In 1940, a preliminary examination was made in Germany, of the means of a possible invasion of the British Isles, and prototypes of two giant transport gliders, the Me 321 and the Ju 322, were rapidly constructed. Judging by the initial plan, it was unworkable, the problem being that the three twin engined Me 110s could not effectively pull the enormous gliders behind them. In this situation, an experimental aircraft was designed for the Luftwaffe at the instigation of First World War hero now Generalluftzeugmeister Ernst Udet.
He came up with the idea of joining two He111 front-line bombers together to significantly improve its basic characteristics. Thus was created one of WW2’s most exotic aircraft, the He 111Z Zwilling, which literally means «Siamese twin». Despite the fact that work on the aircraft began when an invasion of the United Kingdom was past its window of opportunity, the design was considered promising given the likely future requirement for transportation of the Me 321 on other fronts.
In order to implement the idea, two He 111H-6s were taken and combined by means of a common central wing section and mechanical fittings. In addition, such an arrangement permitted the installation of another, fifth engine. Each of the «twins» inherited the fuselage of their predecessors; pilots were located in both cockpits, but the first pilot was seated in the left fuselage, while the second was given only some of the control functions. Additionally, he also served as navigator.
At the end of 1941, the prototype was successfully tested and generally showed more than satisfactory characteristics, but orders were issued for only 10 examples of machines of this type. In addition to the two prototypes created from two He 111H6s, three more aircraft were put together in similar fashion, and the next seven were assembled using H16 airframes. As early as mid-1942, all 12 He 111Z aircraft were delivered to the Luftwaffe. Their first operation would have involved towing Me 321s to land on the island of Malta, but these plans were soon canceled, as were plans to land German troops near Astrakhan and Baku in the depths of the Soviet Union.
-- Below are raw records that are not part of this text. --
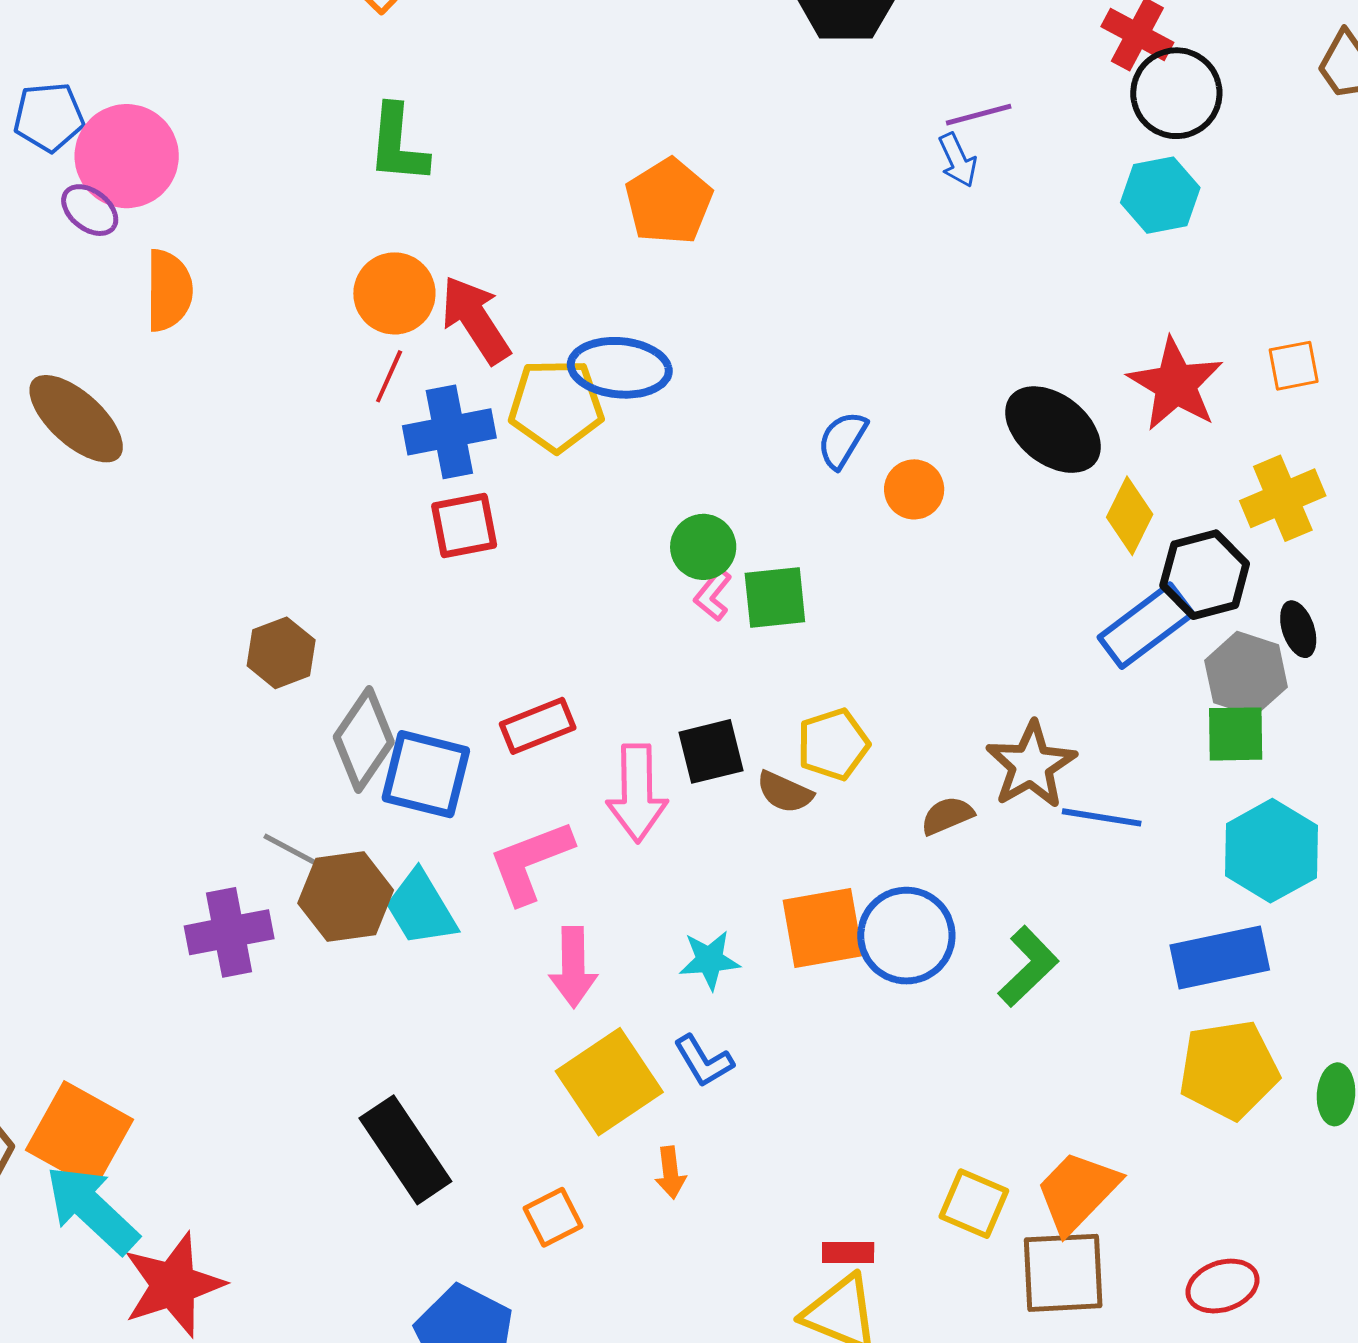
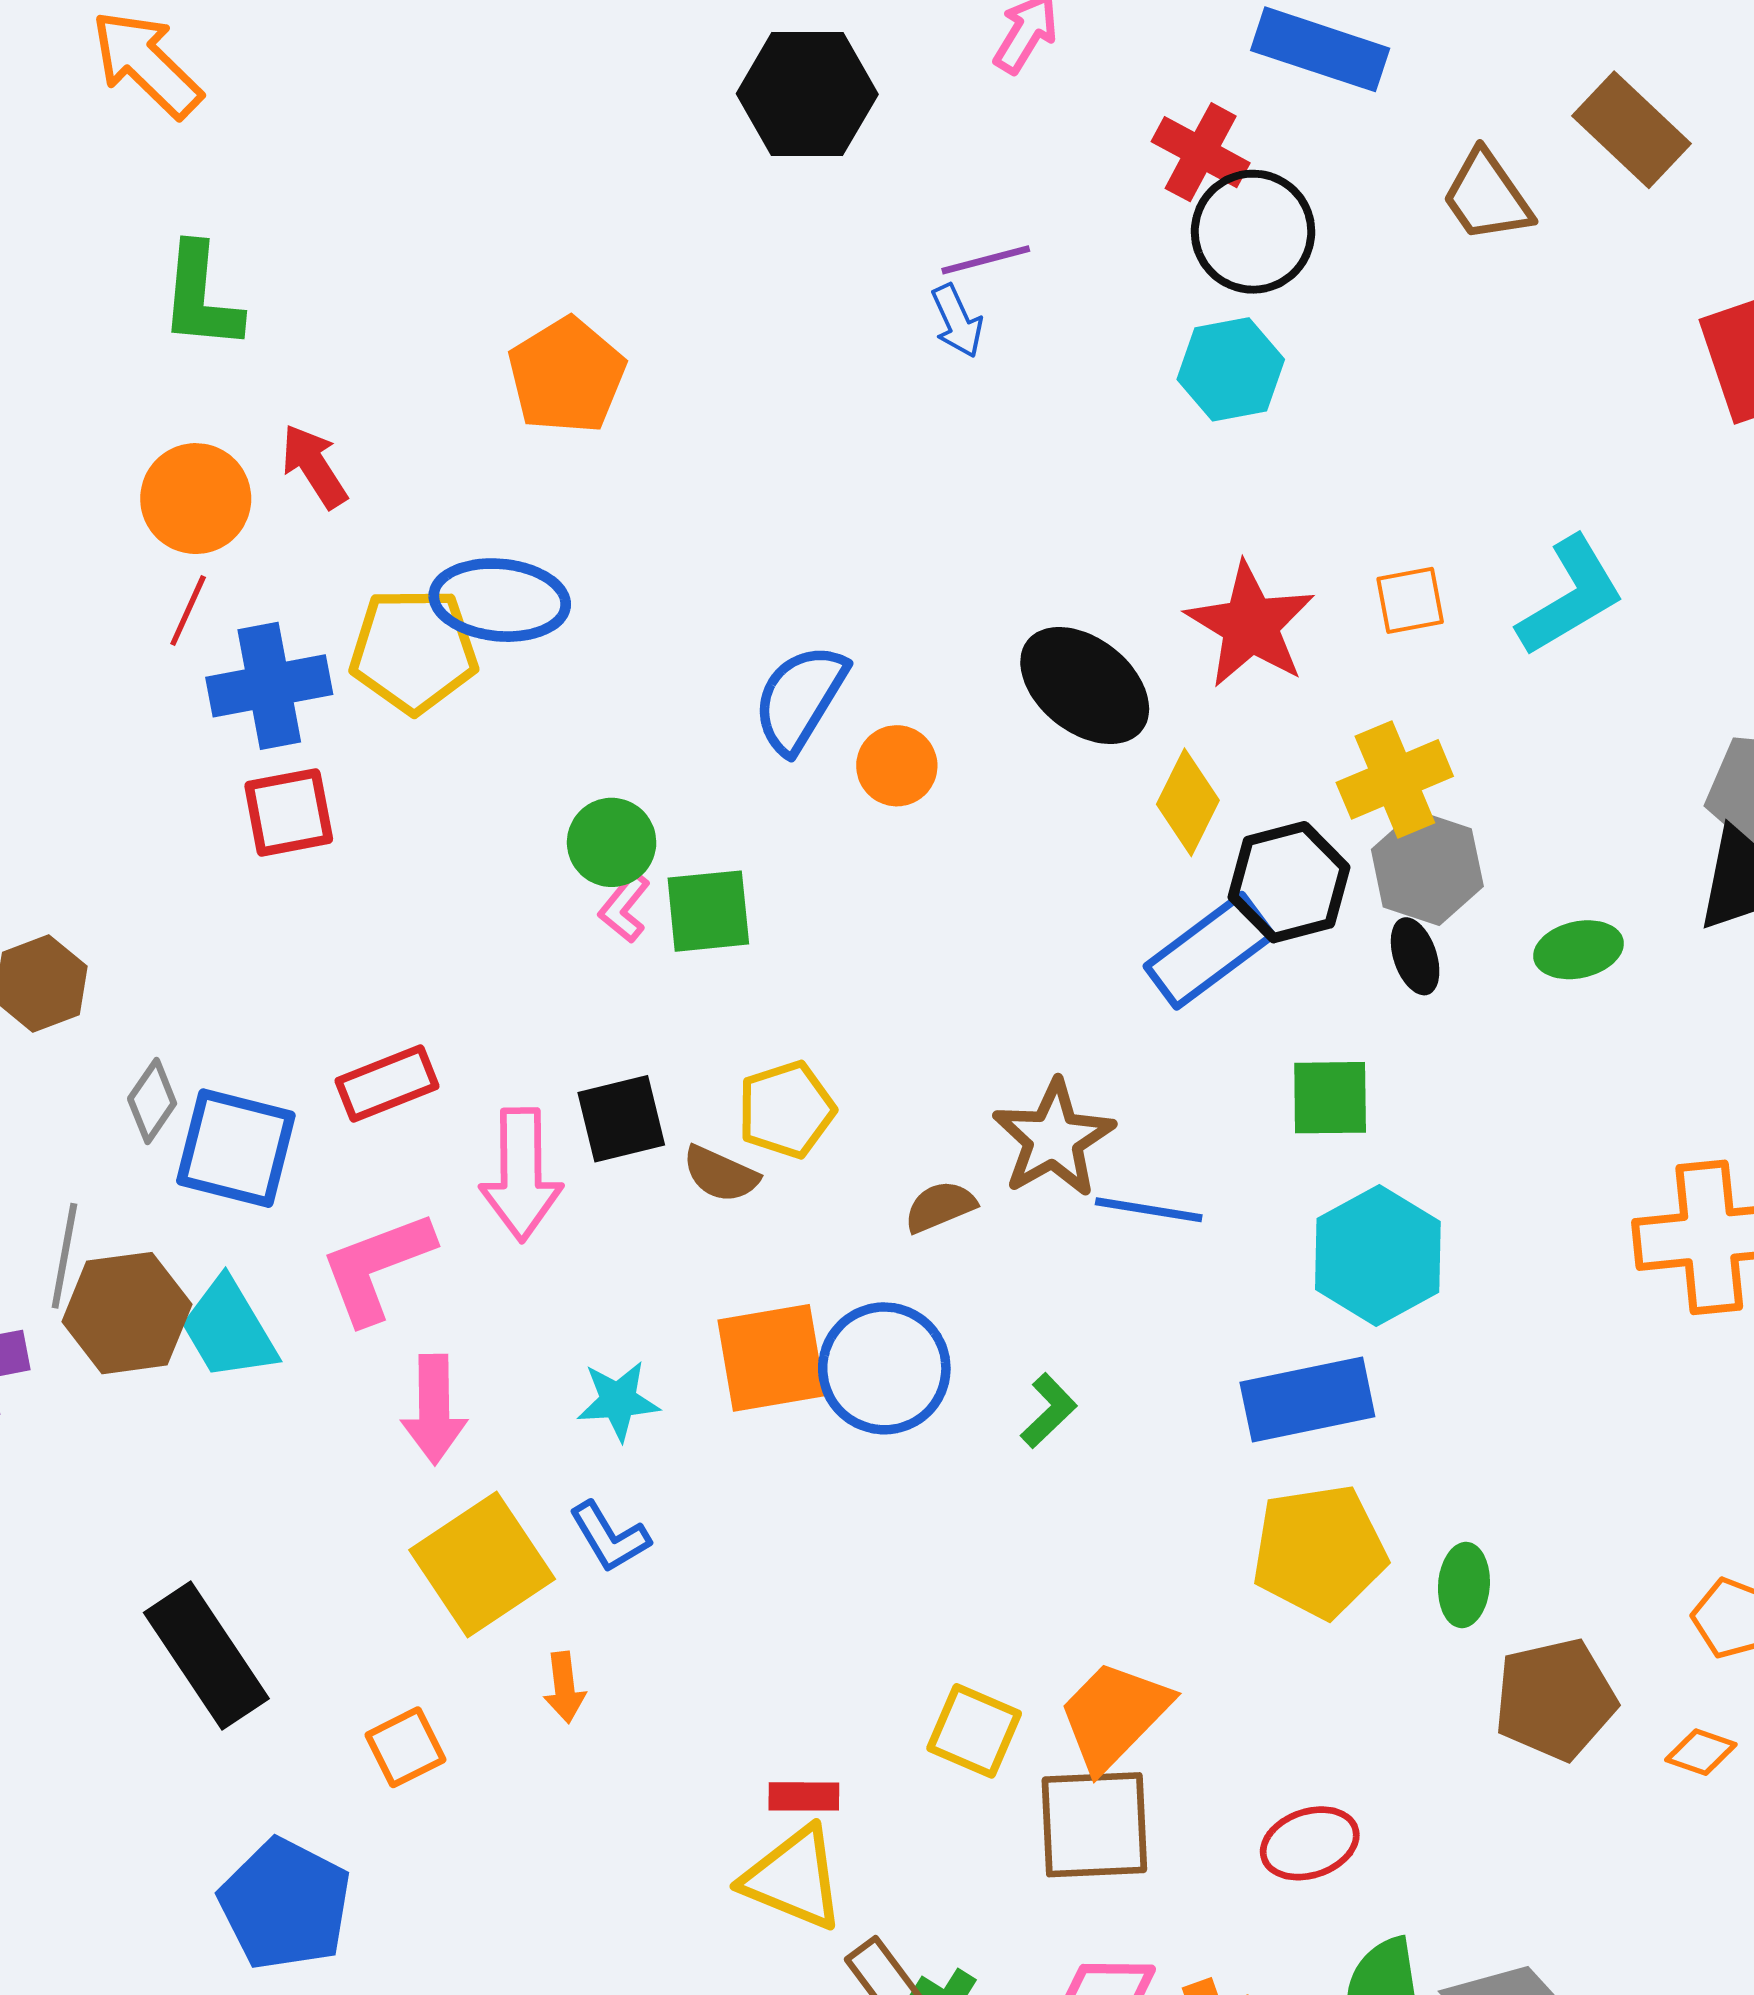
red arrow: (475, 320) -> (314, 466), moved, size x0.7
blue semicircle: (842, 440) -> (800, 698), size x1.4
gray hexagon: (1246, 674) -> (1427, 868), moved
gray diamond: (364, 740) -> (152, 1101), size x0.6
gray line: (299, 854) -> (64, 1256), turned 72
green L-shape: (1028, 966) -> (1049, 1411), size x0.7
Soon a serious combat test was found for them - the delivery of equipment in the Me 321 to the German 6th Army surrounded at Stalingrad. In the severe winter conditions, these giants tried to do everything in their power to carry out their task, but in the end it did not significantly change the fate of the besieged army. Later, the He 111Z / Me 321 combination was used to evacuate troops from the Crimea during a Soviet army counterattack.
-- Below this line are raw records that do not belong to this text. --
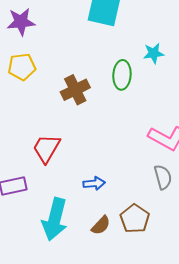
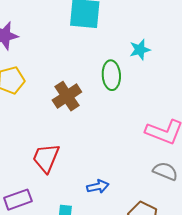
gray semicircle: (163, 177) -> (165, 171), turned -45

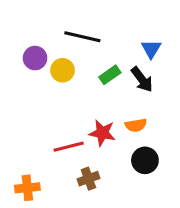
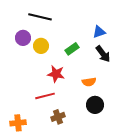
black line: (82, 37) -> (40, 17), moved
blue triangle: (151, 49) -> (99, 32), turned 40
black arrow: (142, 79) -> (103, 54), moved
red star: (102, 133) -> (56, 74), moved

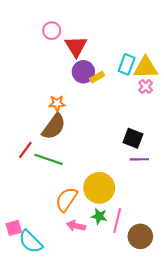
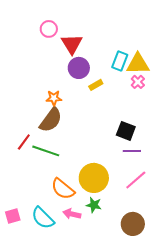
yellow rectangle: (97, 77) -> (96, 85), moved
orange semicircle: (66, 199) -> (63, 189), turned -85
pink line: (117, 221) -> (136, 180), moved, turned 35
cyan semicircle: (31, 242) -> (43, 218), moved

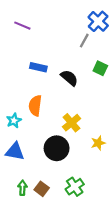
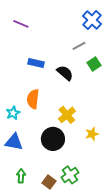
gray line: (84, 41) -> (79, 46), moved, turned 32
green square: (100, 68) -> (94, 64), turned 32
brown square: (42, 189) -> (49, 182), moved

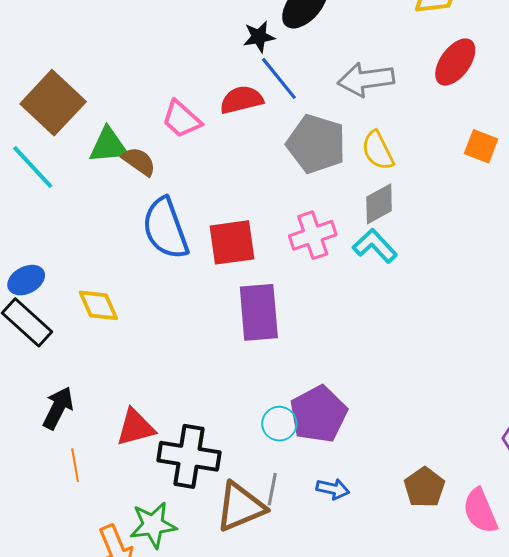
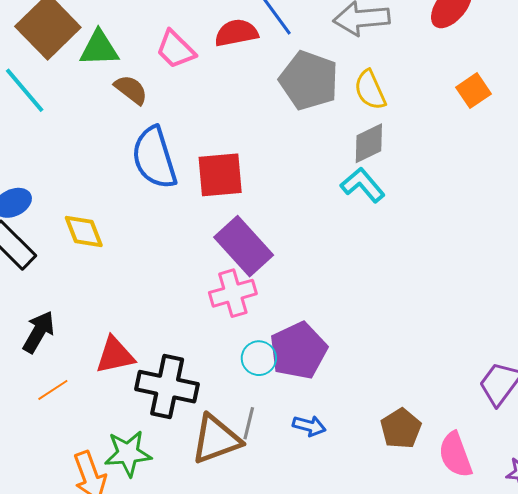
green triangle: (108, 145) -> (99, 48), moved
orange square: (481, 146) -> (474, 91), turned 32
pink cross: (313, 235) -> (233, 293), moved
purple rectangle: (259, 312) -> (244, 246), turned -40
orange line: (75, 465) -> (53, 390), turned 64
From 1943 onwards, the He 111Z was used to tow not only giant Me 321 gliders but also pairs of smaller Go 242s. The aircraft could cope with this further task without major problems. On the eve of 1944, a special squadron of heavy gliders with tugs was transferred to the Western Front.
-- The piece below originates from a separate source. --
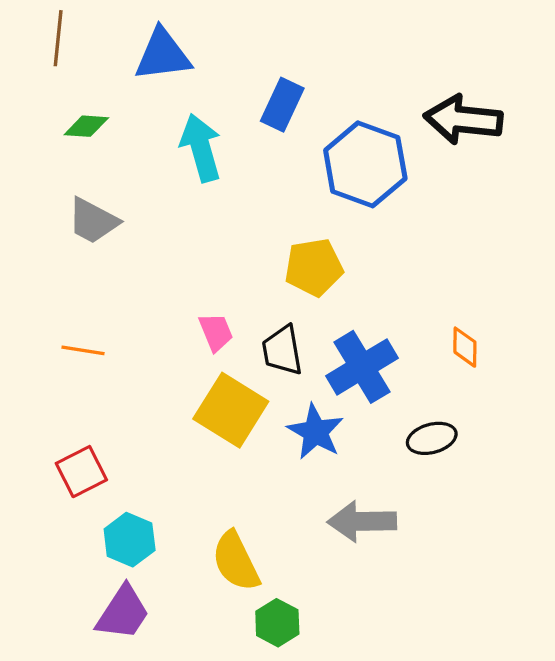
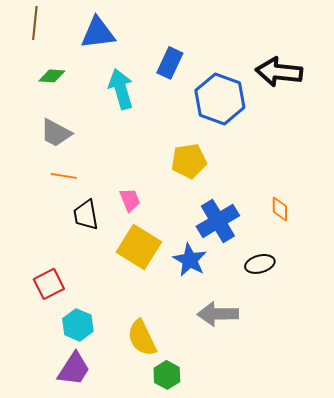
orange line: (83, 350) -> (64, 176), moved
black trapezoid: (282, 350) -> (86, 215), moved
By the end of 1944, of the 12 He 111Zs built in total, only four aircraft remained operational. The others were unserviceable, or destroyed in the air or on the ground by Allied aircraft. The only task left for the He 111Z by now was to deliver cargo rather than transporting towed gliders. The idea of using the He 111Z as a heavy long-range bomber was considered, but these plans were never realized.
Despite the small number of aircraft produced (in comparison with the standard He 111H), they made a notable contribution to the military campaigns of World War II, and the unusual design still stands as a striking example of the engineering genius of the time.